→ **How to complete this task**:
From the material below, please set down exactly the lines starting with the one with "SAHRAYICEDIT PETEK TEMIZLIĞI" and going on through the one with "いる方は、成果対象外となることがあります。広告をご利用の", without a single picture.

→ **Dataset records**:
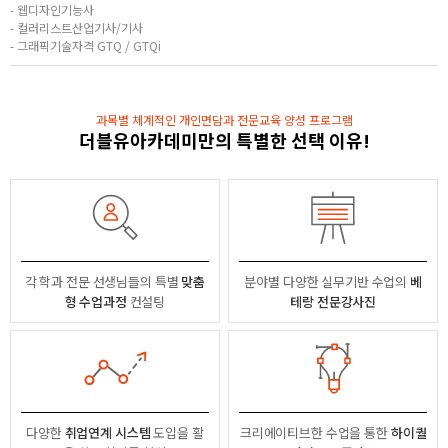
- 웹디자인기능사
- 컬러리스트산업기사/기사
- 그래픽기술자격 GTQ / GTQi
과목별 체계적인 개인면담과 전문교육 양성 프로그램
더블유아카데미만의 특별한 선택 이유!
각 학과 전문 선생님들의
특별
맞춤
분야별
다양한 실무기반 수업의
베
형 수업과정
컨설팅
테랑 전문강사진
다양한
취업연계 시스템
도입을 활
크리에이티브한 수업을 통한
하이퀄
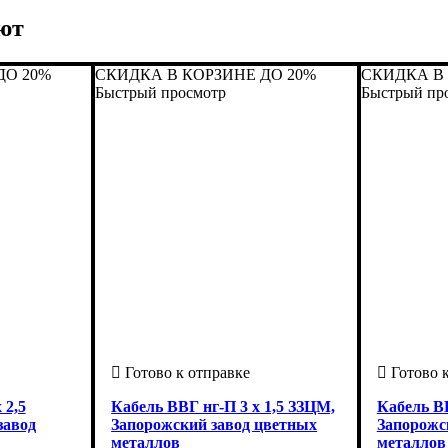
ют
ДО 20%
СКИДКА В КОРЗИНЕ ДО 20%
СКИДКА В 
Быстрый просмотр
Быстрый пр
 2,5
Кабель ВВГ нг-П 3 х 1,5 ЗЗЦМ,
Кабель ВВ
завод
Запорожский завод цветных
Запорожс
металлов
металлов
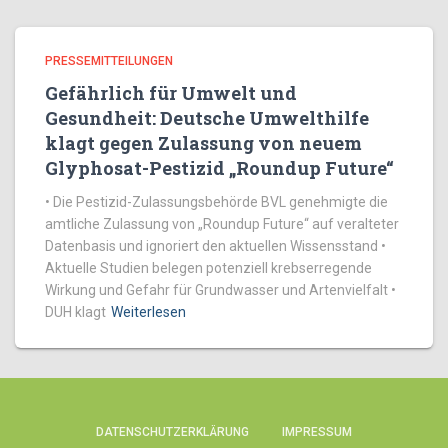
PRESSEMITTEILUNGEN
Gefährlich für Umwelt und
Gesundheit: Deutsche Umwelthilfe
klagt gegen Zulassung von neuem
Glyphosat-Pestizid „Roundup Future“
• Die Pestizid-Zulassungsbehörde BVL genehmigte die
amtliche Zulassung von „Roundup Future“ auf veralteter
Datenbasis und ignoriert den aktuellen Wissensstand •
Aktuelle Studien belegen potenziell krebserregende
Wirkung und Gefahr für Grundwasser und Artenvielfalt •
DUH klagt
Weiterlesen
DATENSCHUTZERKLÄRUNG
IMPRESSUM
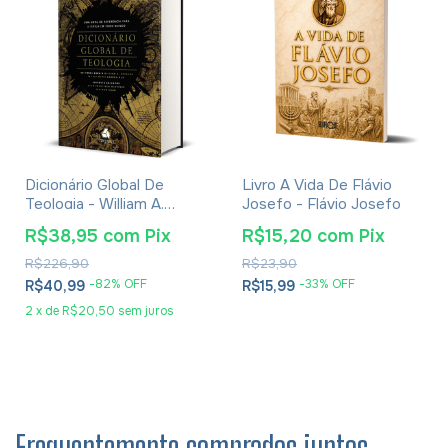
Dicionário Global De
Livro A Vida De Flávio
Teologia - William A.
Josefo - Flávio Josefo
Dyrness
R$38,95
com
Pix
R$15,20
com
Pix
R$226,90
R$23,90
-
82
% OFF
-
33
% OFF
R$40,99
R$15,99
2
x
de
R$20,50
sem juros
Frequentemente comprados juntos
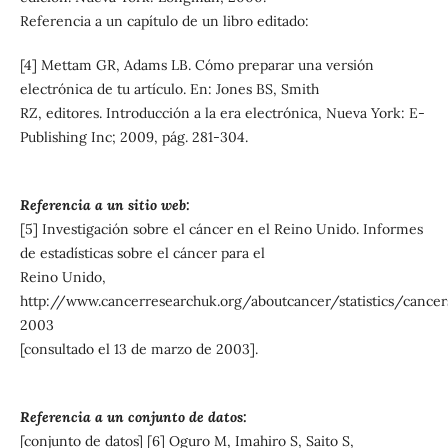
Referencia a un capítulo de un libro editado:
[4] Mettam GR, Adams LB. Cómo preparar una versión
electrónica de tu artículo. En: Jones BS, Smith
RZ, editores. Introducción a la era electrónica, Nueva York: E-
Publishing Inc; 2009, pág. 281-304.
Referencia a un sitio web:
[5] Investigación sobre el cáncer en el Reino Unido. Informes
de estadísticas sobre el cáncer para el
Reino Unido,
http://www.cancerresearchuk.org/aboutcancer/statistics/cancer
2003
[consultado el 13 de marzo de 2003].
Referencia a un conjunto de datos:
[conjunto de datos] [6] Oguro M, Imahiro S, Saito S,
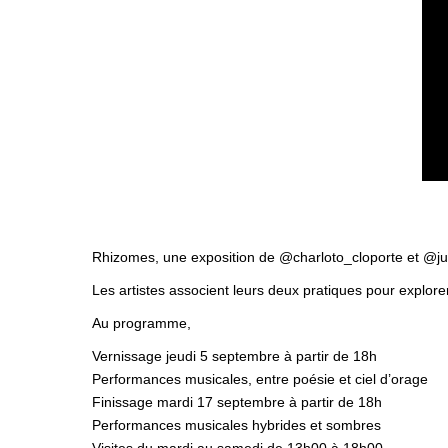
Rhizomes, une exposition de @charloto_cloporte et @j
Les artistes associent leurs deux pratiques pour explorer
Au programme,
Vernissage jeudi 5 septembre à partir de 18h
Performances musicales, entre poésie et ciel d’orage
Finissage mardi 17 septembre à partir de 18h
Performances musicales hybrides et sombres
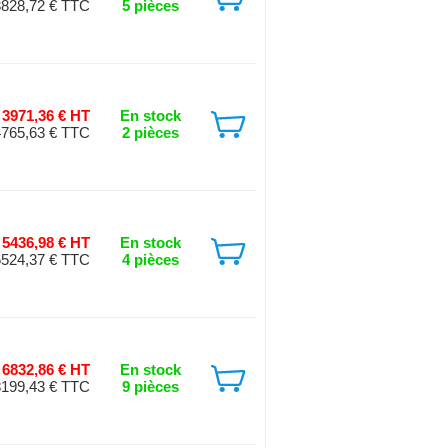
3828,72 € TTC
5 pièces
3971,36 € HT
En stock
4765,63 € TTC
2 pièces
5436,98 € HT
En stock
6524,37 € TTC
4 pièces
6832,86 € HT
En stock
8199,43 € TTC
9 pièces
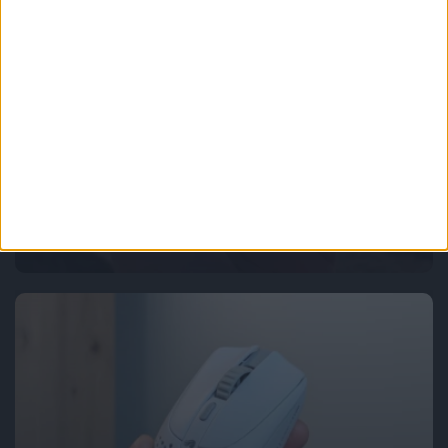
Recenzje sprzętu
Akcesoria
Mały, funkcjonalny powerbank. Baseus
PicoGo Qi2 5000 mAh 20W – recenzja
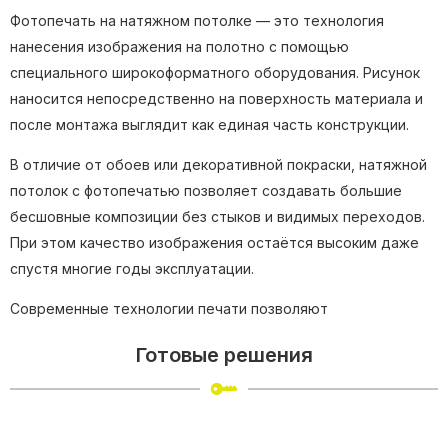
Фотопечать на натяжном потолке — это технология
нанесения изображения на полотно с помощью
специального широкоформатного оборудования. Рисунок
наносится непосредственно на поверхность материала и
после монтажа выглядит как единая часть конструкции.
В отличие от обоев или декоративной покраски, натяжной
потолок с фотопечатью позволяет создавать большие
бесшовные композиции без стыков и видимых переходов.
При этом качество изображения остаётся высоким даже
спустя многие годы эксплуатации.
Современные технологии печати позволяют
воспроизводить как простые графические элементы, так и
Готовые решения
сложные фотографии с большим количеством деталей.
Преимущества натяжных потолков с
фотопечатью?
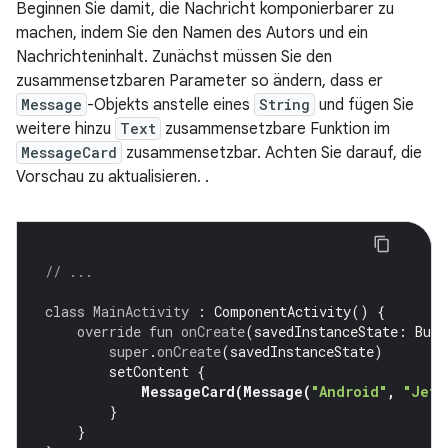
Beginnen Sie damit, die Nachricht komponierbarer zu
machen, indem Sie den Namen des Autors und ein
Nachrichteninhalt. Zunächst müssen Sie den
zusammensetzbaren Parameter so ändern, dass er
Message
-Objekts anstelle eines
String
und fügen Sie
weitere hinzu
Text
zusammensetzbare Funktion im
MessageCard
zusammensetzbar. Achten Sie darauf, die
Vorschau zu aktualisieren. .
// ...
class
MainActivity
:
ComponentActivity
()
{
override
fun
onCreate
(
savedInstanceState
:
Bund
super
.
onCreate
(
savedInstanceState
)
setContent
{
MessageCard
(
Message
(
"Android"
,
"Jetp
}
}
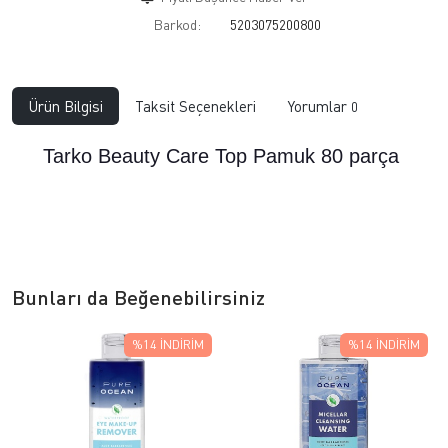
Barkod:
5203075200800
Ürün Bilgisi
Taksit Seçenekleri
Yorumlar
0
Tarko Beauty Care Top Pamuk 80 parça
Bunları da Beğenebilirsiniz
%14
İNDIRIM
%14
İNDIRIM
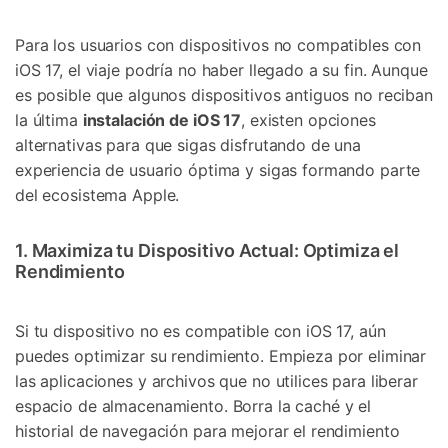
Para los usuarios con dispositivos no compatibles con
iOS 17, el viaje podría no haber llegado a su fin. Aunque
es posible que algunos dispositivos antiguos no reciban
la última
instalación de iOS 17
, existen opciones
alternativas para que sigas disfrutando de una
experiencia de usuario óptima y sigas formando parte
del ecosistema Apple.
1. Maximiza tu Dispositivo Actual: Optimiza el
Rendimiento
Si tu dispositivo no es compatible con iOS 17, aún
puedes optimizar su rendimiento. Empieza por eliminar
las aplicaciones y archivos que no utilices para liberar
espacio de almacenamiento. Borra la caché y el
historial de navegación para mejorar el rendimiento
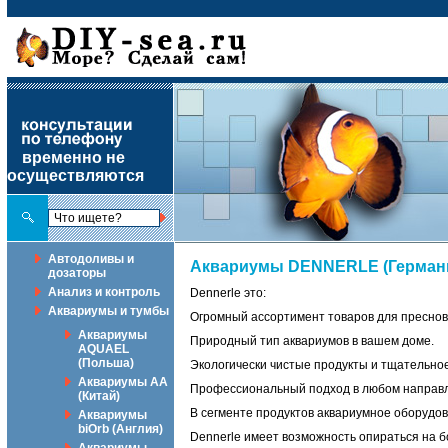
временно не
осуществляются
Автодоливы и
Аквариумы DENNERLE (Герман
дозаторы
Анализ и контроль
Dennerle это:
Аквариумы и тумбы
Огромный ассортимент товаров для преснов
Аквариумы
Природный тип аквариумов в вашем доме.
AQUAEL
(Польша)
Экологически чистые продукты и тщательно
Аквариумы АА
Профессиональный подход в любом направ
(Китай)
В сегменте продуктов аквариумное оборудова
Аквариумы
biOrb (Англия)
Dennerle имеет возможность опираться на б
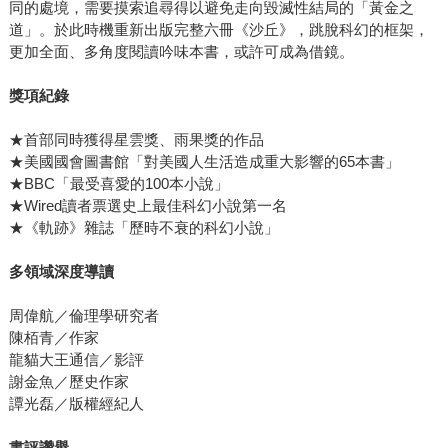
同的處境，需要摸索追尋得以避免走向毀滅性結局的「黃金之
道」。於此時機重新出版完整六冊《沙丘》，跳脫科幻的框架，
更加全面、多角度閱讀吟味本書，或許可成為借鏡。
獎項紀錄
★首部同時獲得星雲獎、雨果獎的作品
★美國國會圖書館「對美國人生活造成重大影響的65本書」
★BBC「最受喜愛的100本小說」
★Wired讀者票選史上最佳科幻小說第一名
★《軌跡》雜誌「歷時不衰的科幻小說」
多領域深度導讀
周偉航／倫理學研究者
陳栢青／作家
龍貓大王通信／影評
謝金魚／歷史作家
譚光磊／版權經紀人
書評讚譽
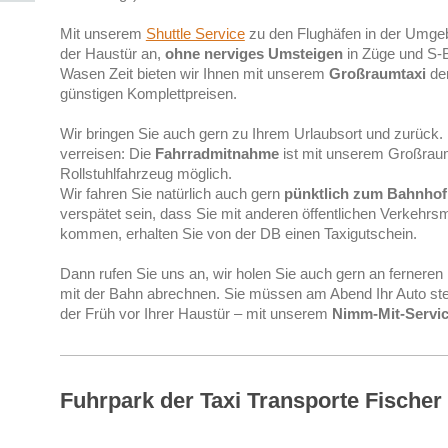
Mit unserem
Shuttle Service
zu den Flughäfen in der Umgeb
der Haustür an,
ohne nerviges Umsteigen
in Züge und S-
Wasen Zeit bieten wir Ihnen mit unserem
Großraumtaxi
den
günstigen Komplettpreisen.
Wir bringen Sie auch gern zu Ihrem Urlaubsort und zurück. 
verreisen: Die
Fahrradmitnahme
ist mit unserem Großrau
Rollstuhlfahrzeug möglich.
Wir fahren Sie natürlich auch gern
pünktlich zum Bahnhof
verspätet sein, dass Sie mit anderen öffentlichen Verkehrs
kommen, erhalten Sie von der DB einen Taxigutschein.
Dann rufen Sie uns an, wir holen Sie auch gern an fernere
mit der Bahn abrechnen. Sie müssen am Abend Ihr Auto ste
der Früh vor Ihrer Haustür – mit unserem
Nimm-Mit-Servi
Fuhrpark der Taxi Transporte Fische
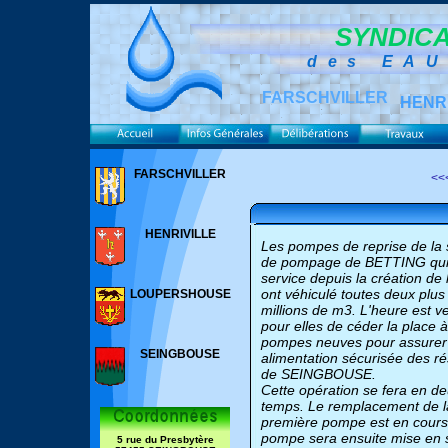
SYNDICA
des EA
FARSCHVILLER
HENR
FARSCHVILLER
<<
HENRIVILLE
Les pompes de reprise de la 
de pompage de BETTING qui
service depuis la création de 
ont véhiculé toutes deux plus
LOUPERSHOUSE
millions de m3. L'heure est 
pour elles de céder la place 
pompes neuves pour assurer
SEINGBOUSE
alimentation sécurisée des ré
de SEINGBOUSE.
Cette opération se fera en d
temps. Le remplacement de l
première pompe est en cours
pompe sera ensuite mise en 
5 rue du Presbytère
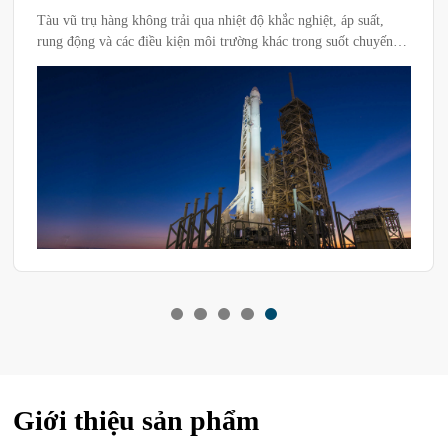
Tàu vũ trụ hàng không trải qua nhiệt độ khắc nghiệt, áp suất,
rung động và các điều kiện môi trường khác trong suốt chuyến
bay. Để đảm bảo chúng hoạt động an toàn và đáng tin cậy, các
thành phần vật liệu cần được kiểm tra độ tin cậy.
Giới thiệu sản phẩm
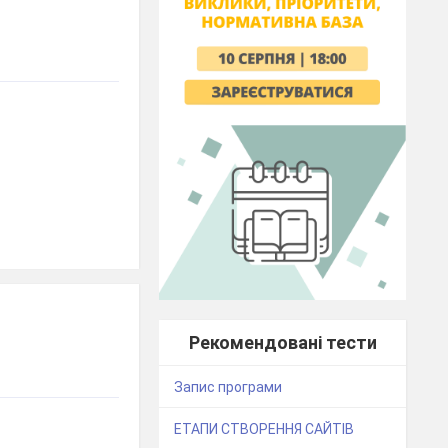
Рекомендовані тести
Запис програми
ЕТАПИ СТВОРЕННЯ САЙТІВ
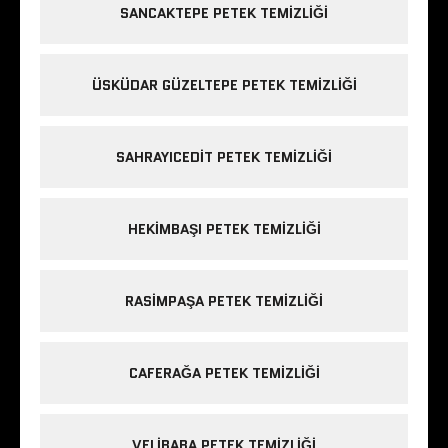
SANCAKTEPE PETEK TEMIZLIĞI
ÜSKÜDAR GÜZELTEPE PETEK TEMIZLIĞI
SAHRAYICEDIT PETEK TEMIZLIĞI
HEKIMBAŞI PETEK TEMIZLIĞI
RASIMPAŞA PETEK TEMIZLIĞI
CAFERAĞA PETEK TEMIZLIĞI
VELIBABA PETEK TEMIZLIĞI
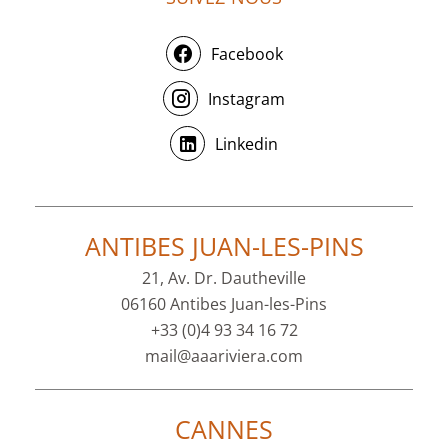
Facebook
Instagram
Linkedin
ANTIBES JUAN-LES-PINS
21, Av. Dr. Dautheville
06160 Antibes Juan-les-Pins
+33 (0)4 93 34 16 72
mail@aaariviera.com
CANNES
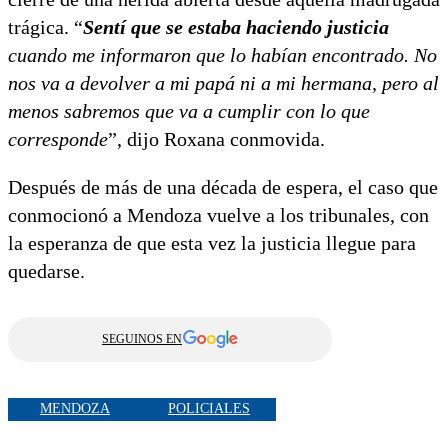
trágica. “
Sentí que se estaba haciendo justicia
cuando me informaron que lo habían encontrado. No
nos va a devolver a mi papá ni a mi hermana, pero al
menos sabremos que va a cumplir con lo que
corresponde
”, dijo Roxana conmovida.
Después de más de una década de espera, el caso que
conmocionó a Mendoza vuelve a los tribunales, con
la esperanza de que esta vez la justicia llegue para
quedarse.
SEGUINOS EN
MENDOZA
POLICIALES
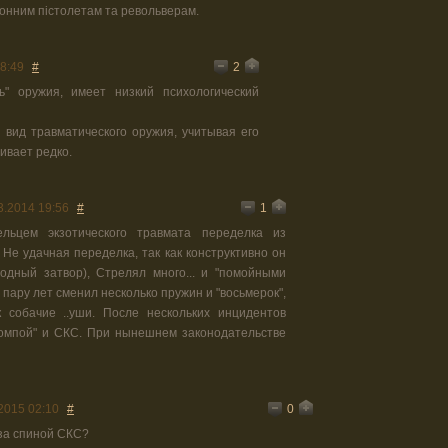
онним пістолетам та револьверам.
2
8:49
#
ь" оружия, имеет низкий психологический
 вид травматического оружия, учитывая его
ивает редко.
1
3.2014 19:56
#
льцем экзотического травмата переделка из
". Не удачная переделка, так как конструктивно он
одный затвор), Стрелял много... и "помойными
 пару лет сменил несколько пружин и "восьмерок",
к собачие ..уши. После нескольких инцидентов
помпой" и СКС. При нынешнем законодательстве
0
2015 02:10
#
 за спиной СКС?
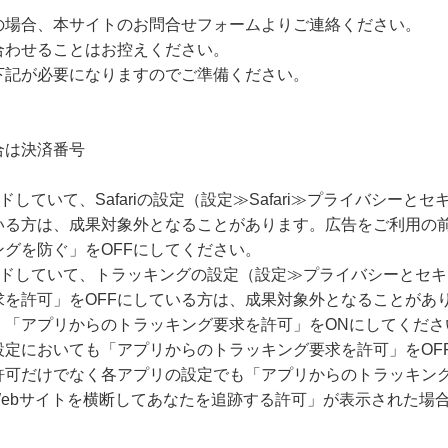
の場合、本サイトのお問合せフォームよりご連絡ください。
合わせることはお控えください。
下記が必要になりますのでご準備ください。
合は決済番号
ードしていて、Safariの設定（設定≫Safari≫プライバシー
いる方は、成果対象外となることがあります。広告をご利用の
グを防ぐ」をOFFにしてください。
グレードしていて、トラッキングの設定（設定≫プライバシーとセ
求を許可」をOFFにしている方は、成果対象外となることがあ
、「アプリからのトラッキング要求を許可」をONにしてくださ
設定においても「アプリからのトラッキング要求を許可」をOF
許可だけでなく各アプリの設定でも「アプリからのトラッキング
Webサイトを横断してあなたを追跡する許可」が表示された場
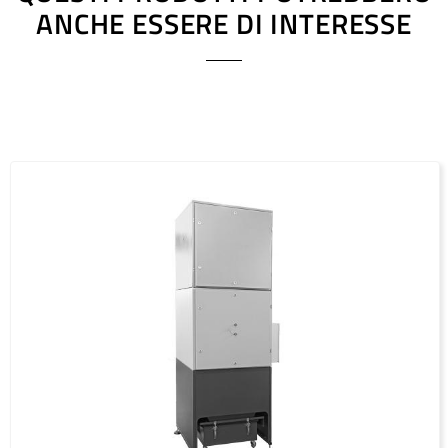
ANCHE ESSERE DI INTERESSE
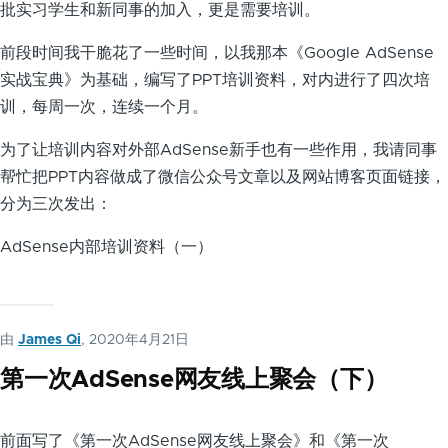
批实习学生和新同事的加入，更是需要培训。
前段时间我干脆花了一些时间，以我那本《Google AdSense
实战宝典》为基础，编写了PPT培训资料，对内进行了四次培
训，每周一次，连续一个月。
为了让培训内容对外部AdSense新手也有一些作用，我请同事
帮忙把PPT内容做成了微信公众号文章以及网站博客页面链接，
分为三次发出：
AdSense内部培训资料（一）
由
James Qi
, 2020年4月21日
第一次AdSense网友线上聚会（下）
前面写了《第一次AdSense网友线上聚会》和《第一次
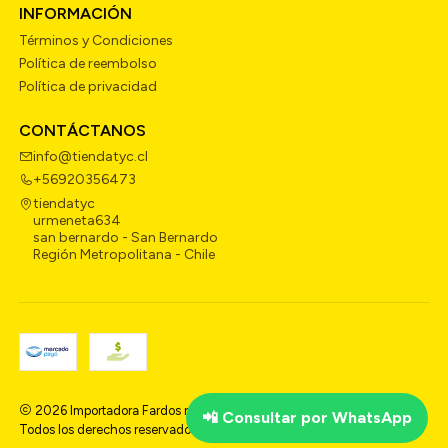
INFORMACIÓN
Términos y Condiciones
Política de reembolso
Política de privacidad
CONTÁCTANOS
info@tiendatyc.cl
+56920356473
tiendatyc
urmeneta634
san bernardo - San Bernardo
Región Metropolitana - Chile
2026 Importadora Fardos ropa Americana En Chile - Tienda Tyc .
📲 Consultar por WhatsApp
Todos los derechos reservados.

→ **Reply to the exercise**:
SAHRAYICEDIT PETEK TEMIZLIĞI
HEKIMBAŞI PETEK TEMIZLIĞI
RASIMPAŞA PETEK TEMIZLIĞI
CAFERAĞA PETEK TEMIZLIĞI
VELIBABA PETEK TEMIZLIĞI
Facebook
Instagram
Linkedin
ANTIBES JUAN-LES-PINS
21, Av. Dr. Dautheville
06160 Antibes Juan-les-Pins
+33 (0)4 93 34 16 72
mail@aaariviera.com
CANNES
trágica. “
Sentí que se estaba haciendo justicia
cuando me informaron que lo habían encontrado. No
nos va a devolver a mi papá ni a mi hermana, pero al
menos sabremos que va a cumplir con lo que
corresponde
”, dijo Roxana conmovida.
Después de más de una década de espera, el caso que
conmocionó a Mendoza vuelve a los tribunales, con
la esperanza de que esta vez la justicia llegue para
quedarse.
SEGUINOS EN
MENDOZA
POLICIALES
онним пістолетам та револьверам.
2
8:49
#
ь" оружия, имеет низкий психологический
 вид травматического оружия, учитывая его
ивает редко.
1
3.2014 19:56
#
льцем экзотического травмата переделка из
". Не удачная переделка, так как конструктивно он
одный затвор), Стрелял много... и "помойными
 пару лет сменил несколько пружин и "восьмерок",
к собачие ..уши. После нескольких инцидентов
помпой" и СКС. При нынешнем законодательстве
0
2015 02:10
#
 за спиной СКС?
の場合、本サイトのお問合せフォームよりご連絡ください。
合わせることはお控えください。
下記が必要になりますのでご準備ください。
合は決済番号
ードしていて、Safariの設定（設定≫Safari≫プライバシー
いる方は、成果対象外となることがあります。広告をご利用の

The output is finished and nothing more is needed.